Hands typing on a laptop keyboard
Google just changed the wording of its privacy policy, and it’s quite an eye-opening adjustment that has been applied to encompass the AI tech the firm is working with.
As TechSpot reports, there’s a section of the privacy policy where Google discusses how it collects information (about you) from publicly accessible sources, and clarifying that, there’s a note that reads: “For example, we may collect information that’s publicly available online or from other public sources to help train Google’s AI models and build products and features, like Google Translate, Bard and Cloud AI capabilities.”
Preivously, that paragraph read that the publicly available info would be used to train “language models” and only mentioned Google Translate.
So, this section has been expanded to make it clear that training is happening with AI models and Bard.
It’s a telling change, and basically points out that anything you post online publicly may be picked up and used by Google’s Bard AI.
Analysis: So what about privacy, plagiarism, and other concerns?
We already knew that Google’s Bard, and indeed Microsoft’s Bing AI for that matter, are essentially giant data hoovers, extracting and crunching online content from all over the web to refine conclusions on every topic under the sun that they might be questioned on.
This change to Google’s privacy policy makes it crystal clear that its AI is operating in this manner, and seeing it in cold, hard, text on the screen, may make some folks step back and question this a bit more.
After all, Google has had Bard out for a while now, so has been working in this manner for some time, and has only just decided to update its policy? That in itself seems pretty sly.
Don’t want stuff you’ve posted online where other people can see it to be used to train Google’s big AI machinery? Well, tough. If it’s out there, it’s fair game, and if you want to argue with Google, good luck with that. Despite the obvious concerns around not just basic privacy issues, but plagiarism (if an AI reply uses content written by others, picked up by Bard’s training) – where do any boundaries lie with the latter? Of course, it’d be impractical (or indeed impossible) to police that anyway.
Story continues
There are broader issues around accuracy and misinformation when data is scraped from the web in a major-scale fashion, too, of course.

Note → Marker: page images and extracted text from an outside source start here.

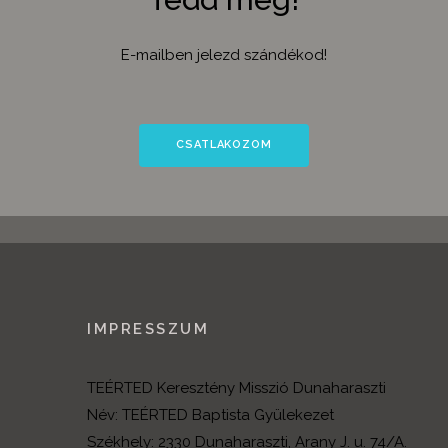
E-mailben jelezd szándékod!
CSATLAKOZOM
IMPRESSZUM
TEÉRTED Keresztény Misszió Dunaharaszti
Név: TEÉRTED Baptista Gyülekezet
Székhely: 2330 Dunaharaszti, Arany J. u. 74/A.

On top of this, there are worries recently expressed by platforms like Reddit and Twitter, with Elon Musk apparently taking a stand against “scraping people’s public Twitter data to build AI models” with those frustrating limitations that have just been brought in (which could be big win for Zuckerberg and Threads, ultimately).
All of this is a huge minefield, really, but the big tech outfits making big strides with their LLM (large language model) data-scraping AIs are simply forging ahead, all eyes on their rivals and the race to establish themselves at the forefront, seemingly with barely a thought about how some of the practical side of this equation will play out.